Jen’s frantic when he gets home with a black eye and blood down his shirt, but that’s the very least of Matt’s concerns. It takes him a couple of minutes to realize his minor injuries are the lesser of her concerns, too. There’s an awful atmosphere in the house, and it’s deathly quiet, too. Something’s very wrong here.
“What is it, love?”
She can’t bring herself to answer. Jason appears in the kitchen doorway. Unusually, the door to the lounge is shut.
“We didn’t know,” Jason says. “Honest, we didn’t hear a thing. Jen just went in to check everything was all right first thing and…”
Matt stops listening, because he thinks he already knows where this is going. As he moves closer to the lounge door, Jen backs farther away.
The smell inside the room is sweet and wrong. The temperature is lower than expected, the silence deafening. Mrs. Walker and her children are lying in bed together, one child either side of their mother, all three of them dead. There are empty medicine packets lying around. “Where the hell did she get all these pills from?” Matt asks, pointlessly shaking an empty plastic tub and equally pointlessly checking the label.
“We got it for her, remember?” Jason says. “She told us she needed it for the kid. All along she’d been planning a way out. Remember that Titanic movie when the mother puts the kids to bed while the ship’s filling up with water because she knows they’re all going to die and she decides she’ll—”
Matt yells at him. “Fuck sake, Jason, shut up. I get it. I know what she’s done and why she did it.”
“At least they’re free from all this now,” Jason says, and Matt can’t help but agree.

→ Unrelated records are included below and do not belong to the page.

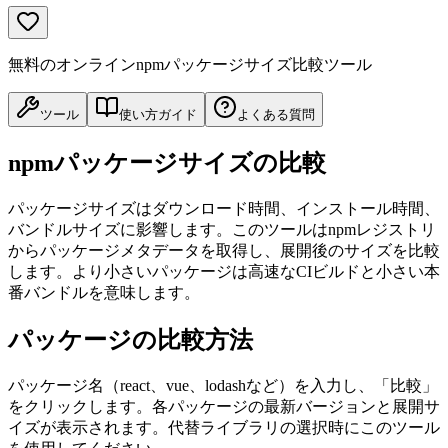
無料のオンラインnpmパッケージサイズ比較ツール
ツール
使い方ガイド
よくある質問
npmパッケージサイズの比較
パッケージサイズはダウンロード時間、インストール時間、
バンドルサイズに影響します。このツールはnpmレジストリ
からパッケージメタデータを取得し、展開後のサイズを比較
します。より小さいパッケージは高速なCIビルドと小さい本
番バンドルを意味します。
パッケージの比較方法
パッケージ名（react、vue、lodashなど）を入力し、「比較」
をクリックします。各パッケージの最新バージョンと展開サ
イズが表示されます。代替ライブラリの選択時にこのツール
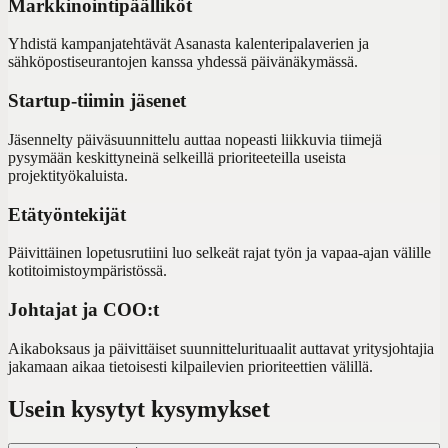
Markkinointipäälliköt
Yhdistä kampanjatehtävät Asanasta kalenteripalaverien ja
sähköpostiseurantojen kanssa yhdessä päivänäkymässä.
Startup-tiimin jäsenet
Jäsennelty päiväsuunnittelu auttaa nopeasti liikkuvia tiimejä
pysymään keskittyneinä selkeillä prioriteeteilla useista
projektityökaluista.
Etätyöntekijät
Päivittäinen lopetusrutiini luo selkeät rajat työn ja vapaa-ajan välille
kotitoimistoympäristössä.
Johtajat ja COO:t
Aikaboksaus ja päivittäiset suunnittelurituaalit auttavat yritysjohtajia
jakamaan aikaa tietoisesti kilpailevien prioriteettien välillä.
Usein kysytyt kysymykset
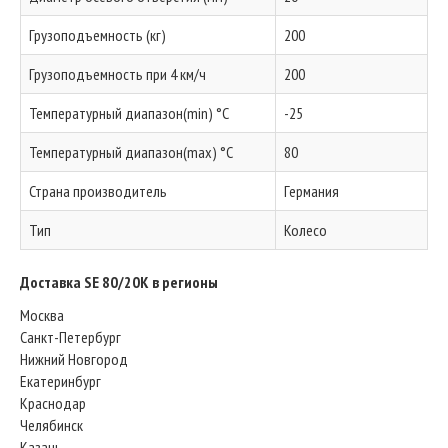
Грузоподъемность (кг)
200
Грузоподъемность при 4 км/ч
200
Температурный диапазон(min) °C
-25
Температурный диапазон(max) °C
80
Страна производитель
Германия
Тип
Колесо
Доставка SE 80/20K в регионы
Москва
Санкт-Петербург
Нижний Новгород
Екатеринбург
Краснодар
Челябинск
Казань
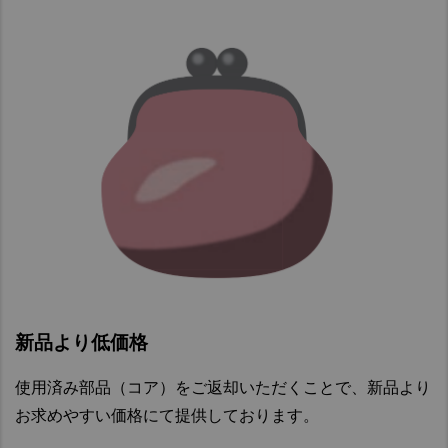
期
定
ア
ー
交
期
ル)
換
交
部
換
品
部
品
ハ
デ
ン
フ
ド
ァ
コ
レ
ン
ン
ト
シ
ロ
ャ
ー
ル
ル
オ
バ
新品より低価格
イ
ル
ル
ブ
使用済み部品（コア）をご返却いただくことで、新品より
(フ
の
お求めやすい価格にて提供しております。
ァ
ゴ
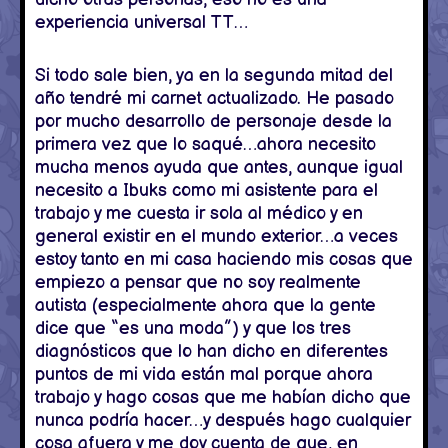
experiencia universal TT…
Si todo sale bien, ya en la segunda mitad del
año tendré mi carnet actualizado. He pasado
por mucho desarrollo de personaje desde la
primera vez que lo saqué…ahora necesito
mucha menos ayuda que antes, aunque igual
necesito a Ibuks como mi asistente para el
trabajo y me cuesta ir sola al médico y en
general existir en el mundo exterior…a veces
estoy tanto en mi casa haciendo mis cosas que
empiezo a pensar que no soy realmente
autista (especialmente ahora que la gente
dice que “es una moda”) y que los tres
diagnósticos que lo han dicho en diferentes
puntos de mi vida están mal porque ahora
trabajo y hago cosas que me habían dicho que
nunca podría hacer…y después hago cualquier
cosa afuera y me doy cuenta de que, en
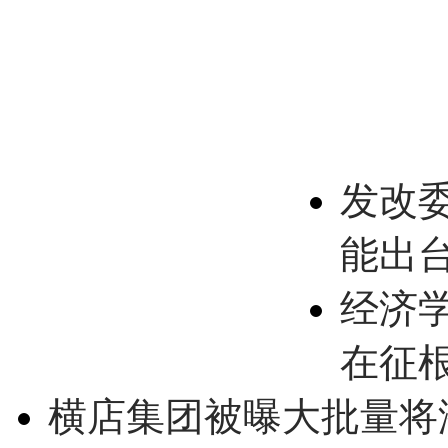
发改
能出
经济
在征
横店集团被曝大批量将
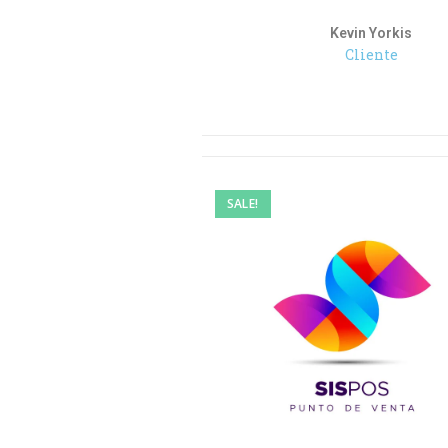
Kevin Yorkis
Cliente
SALE!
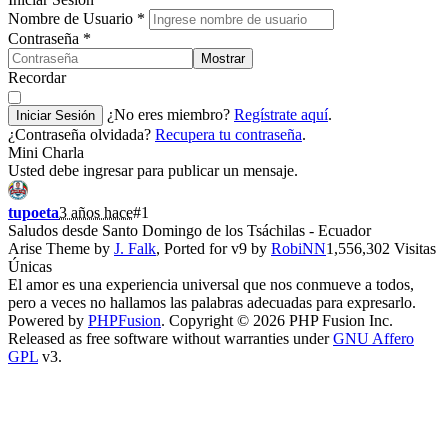
Nombre de Usuario
*
Contraseña
*
Mostrar
Recordar
¿No eres miembro?
Regístrate aquí
.
Iniciar Sesión
¿Contraseña olvidada?
Recupera tu contraseña
.
Mini Charla
Usted debe ingresar para publicar un mensaje.
tupoeta
3 años hace
#1
Saludos desde Santo Domingo de los Tsáchilas - Ecuador
Arise Theme by
J. Falk
, Ported for v9 by
RobiNN
1,556,302 Visitas
Únicas
El amor es una experiencia universal que nos conmueve a todos,
pero a veces no hallamos las palabras adecuadas para expresarlo.
Powered by
PHPFusion
. Copyright © 2026 PHP Fusion Inc.
Released as free software without warranties under
GNU Affero
GPL
v3.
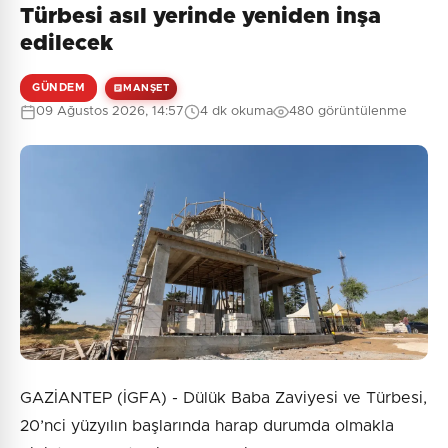
Türbesi asıl yerinde yeniden inşa
edilecek
GÜNDEM
MANŞET
09 Ağustos 2026, 14:57
4 dk okuma
480 görüntülenme
GAZİANTEP (İGFA) - Dülük Baba Zaviyesi ve Türbesi,
20’nci yüzyılın başlarında harap durumda olmakla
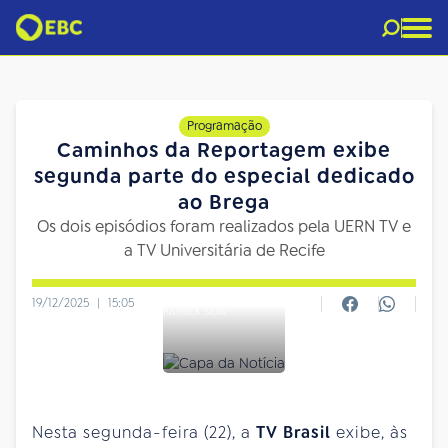
Programação
Caminhos da Reportagem exibe
segunda parte do especial dedicado
ao Brega
Os dois episódios foram realizados pela UERN TV e
a TV Universitária de Recife
19/12/2025
|
15:05
PATRICK SILVA
Nesta segunda-feira (22), a
TV Brasil
exibe, às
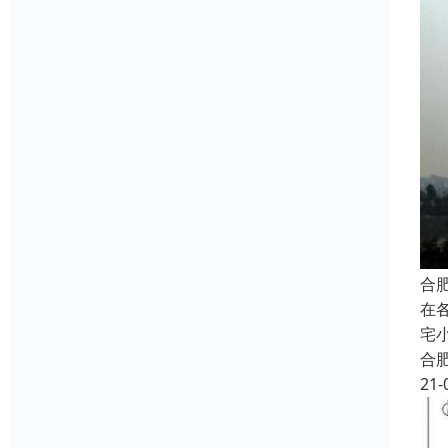
合
在
宅
合
21-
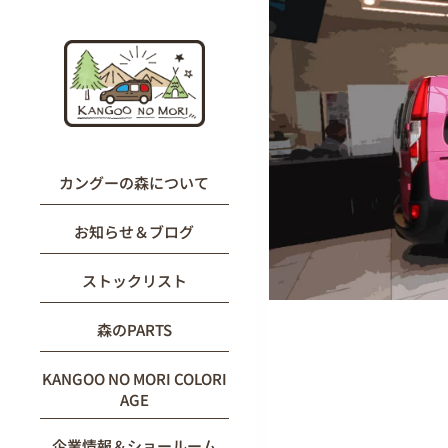
内
容
を
ス
キ
ッ
プ
カングーの森について
お知らせ＆ブログ
ストックリスト
森のPARTS
KANGOO NO MORI COLORI
AGE
企業情報＆ショールーム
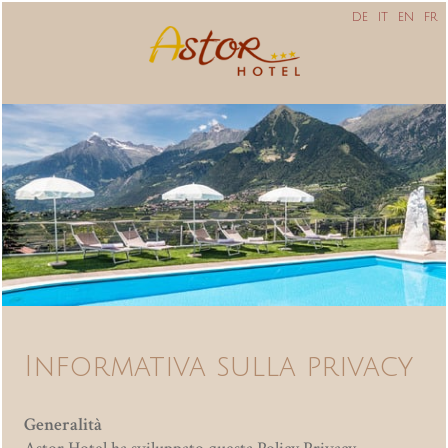
DE
IT
EN
FR
Informativa sulla privacy
Generalità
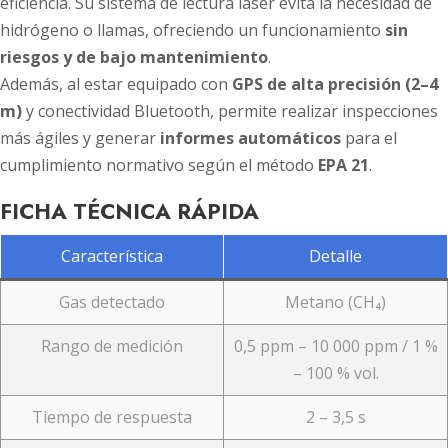
eficiencia. Su sistema de lectura láser evita la necesidad de
hidrógeno o llamas, ofreciendo un funcionamiento
sin
riesgos y de bajo mantenimiento
.
Además, al estar equipado con
GPS de alta precisión (2–4
m)
y conectividad Bluetooth, permite realizar inspecciones
más ágiles y generar
informes automáticos
para el
cumplimiento normativo según el método
EPA 21
.
FICHA TÉCNICA RÁPIDA
Característica
Detalle
Gas detectado
Metano (CH₄)
Rango de medición
0,5 ppm – 10 000 ppm / 1 %
– 100 % vol.
Tiempo de respuesta
2 – 3,5 s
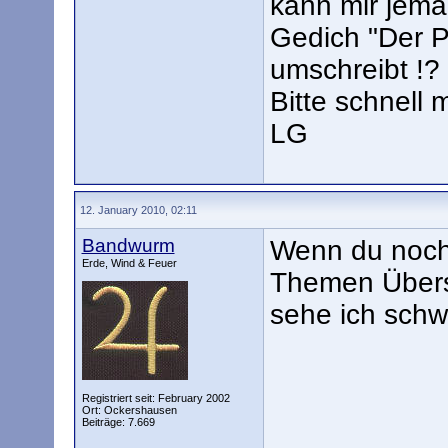
kann mir jema
Gedich "Der P
umschreibt !?
Bitte schnell
LG
12. January 2010, 02:11
Bandwurm
Wenn du noch 
Erde, Wind & Feuer
Themen Übersc
sehe ich schwa
Registriert seit: February 2002
Ort: Ockershausen
Beiträge: 7.669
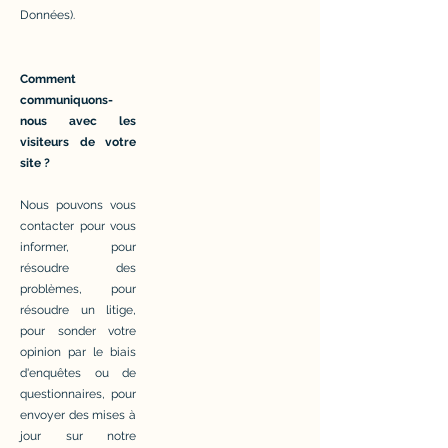
Données).
Comment
communiquons-
nous avec les
visiteurs de votre
site ?
Nous pouvons vous
contacter pour vous
informer, pour
résoudre des
problèmes, pour
résoudre un litige,
pour sonder votre
opinion par le biais
d'enquêtes ou de
questionnaires, pour
envoyer des mises à
jour sur notre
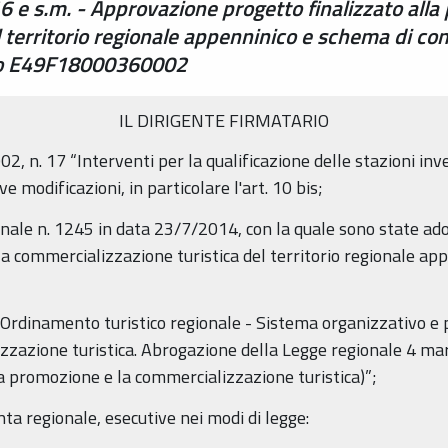
6 e s.m. - Approvazione progetto finalizzato alla
rritorio regionale appenninico e schema di contr
tto E49F18000360002
IL DIRIGENTE FIRMATARIO
, n. 17 “Interventi per la qualificazione delle stazioni inver
modificazioni, in particolare l'art. 10 bis;
onale n. 1245 in data 23/7/2014, con la quale sono state ado
la commercializzazione turistica del territorio regionale ap
“Ordinamento turistico regionale - Sistema organizzativo e p
zazione turistica. Abrogazione della Legge regionale 4 ma
la promozione e la commercializzazione turistica)”;
nta regionale, esecutive nei modi di legge:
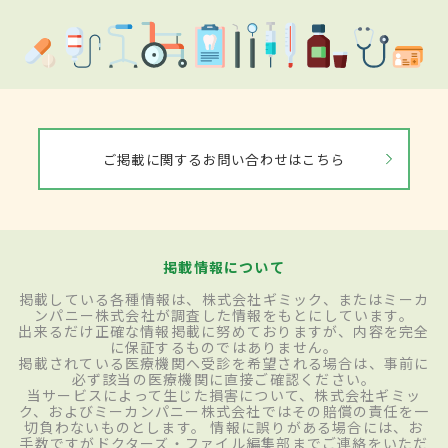
ご掲載に関するお問い合わせはこちら
掲載情報について
掲載している各種情報は、株式会社ギミック、またはミーカ
ンパニー株式会社が調査した情報をもとにしています。
出来るだけ正確な情報掲載に努めておりますが、内容を完全
に保証するものではありません。
掲載されている医療機関へ受診を希望される場合は、事前に
必ず該当の医療機関に直接ご確認ください。
当サービスによって生じた損害について、株式会社ギミッ
ク、およびミーカンパニー株式会社ではその賠償の責任を一
切負わないものとします。 情報に誤りがある場合には、お
手数ですがドクターズ・ファイル編集部までご連絡をいただ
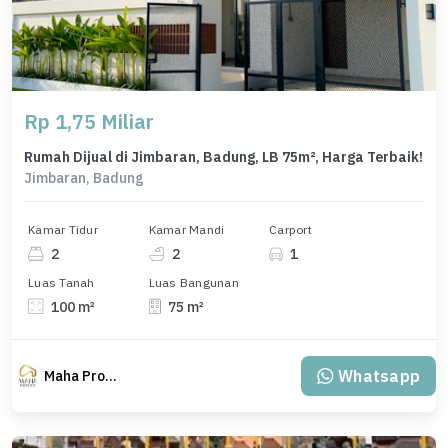
Rp 1,75 Miliar
Rumah Dijual di Jimbaran, Badung, LB 75m², Harga Terbaik!
Jimbaran, Badung
Kamar Tidur
Kamar Mandi
Carport
2
2
1
Luas Tanah
Luas Bangunan
100 m²
75 m²
Whatsapp
Maha Property.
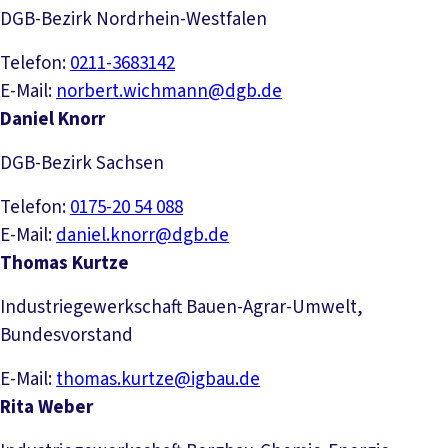
DGB-Bezirk Nordrhein-Westfalen
Telefon:
0211-3683142
E-Mail:
norbert.wichmann@dgb.de
Daniel Knorr
DGB-Bezirk Sachsen
Telefon:
0175-20 54 088
E-Mail:
daniel.knorr@dgb.de
Thomas Kurtze
Industriegewerkschaft Bauen-Agrar-Umwelt,
Bundesvorstand
E-Mail:
thomas.kurtze@igbau.de
Rita Weber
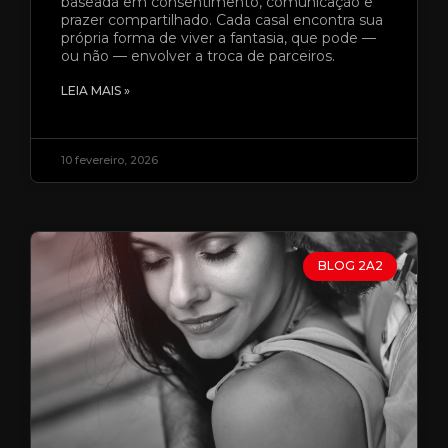
baseada em consentimento, comunicação e
prazer compartilhado. Cada casal encontra sua
própria forma de viver a fantasia, que pode —
ou não — envolver a troca de parceiros.
LEIA MAIS »
10 fevereiro, 2026
BLOG 2A2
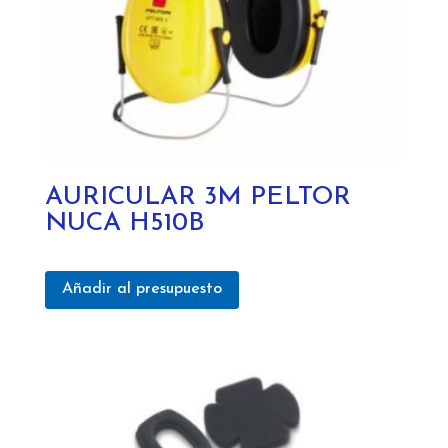
AURICULAR 3M PELTOR
NUCA H510B
Añadir al presupuesto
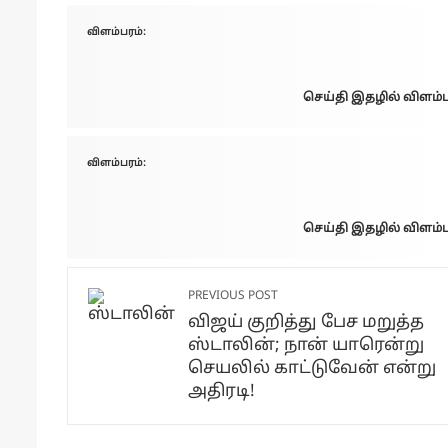
விளம்பரம்:
செய்தி இதழில் விளம்பர
விளம்பரம்:
செய்தி இதழில் விளம்பர
PREVIOUS POST
விஜய் குறித்து பேச மறுத்த
ஸ்டாலின்; நான் யாரென்று
செயலில் காட்டுவேன் என்று
அதிரடி!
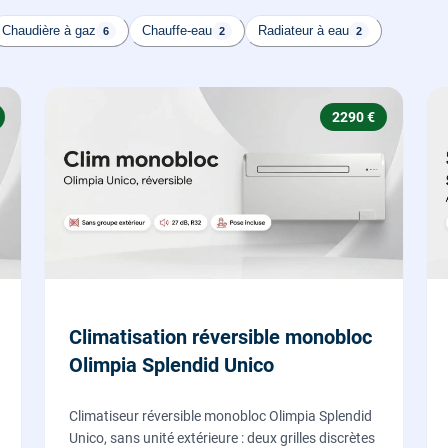
Chaudière à gaz
Chauffe-eau
Radiateur à eau
6
2
2
2290 €
Climatisation réversible monobloc
Olimpia Splendid Unico
Climatiseur réversible monobloc Olimpia Splendid
Unico, sans unité extérieure : deux grilles discrètes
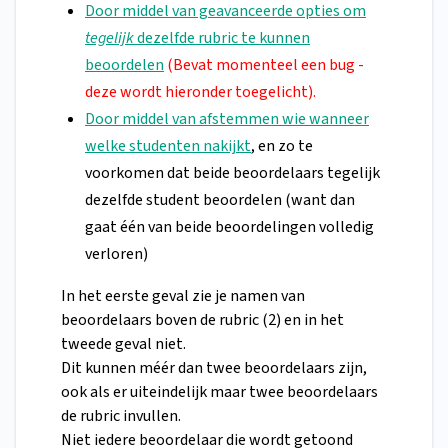
Door middel van geavanceerde opties om
tegelijk
dezelfde rubric te kunnen
beoordelen
(Bevat momenteel een bug -
deze wordt hieronder toegelicht).
Door middel van afstemmen wie wanneer
welke studenten nakijkt
, en zo te
voorkomen dat beide beoordelaars tegelijk
dezelfde student beoordelen (want dan
gaat één van beide beoordelingen volledig
verloren)
In het eerste geval zie je namen van
beoordelaars boven de rubric (2) en in het
tweede geval niet.
Dit kunnen méér dan twee beoordelaars zijn,
ook als er uiteindelijk maar twee beoordelaars
de rubric invullen.
Niet iedere beoordelaar die wordt getoond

It might be a waste of time and of energy he doesn’t have, but he does it just the same. This small plot of land is as irrelevant as any other part of the camp to the displaced Walker family, but it feels like the right thing to do in the circumstances. He wraps the bodies in their bedding, then buries them together in a single shallow grave in the back garden. It takes hours to dig the hole and fill it in again, and by the time Matt’s finished he’s physically and emotionally drained. Just a shell. He practically crawls upstairs to bed but no matter how tired he is, he knows he’ll get little sleep tonight.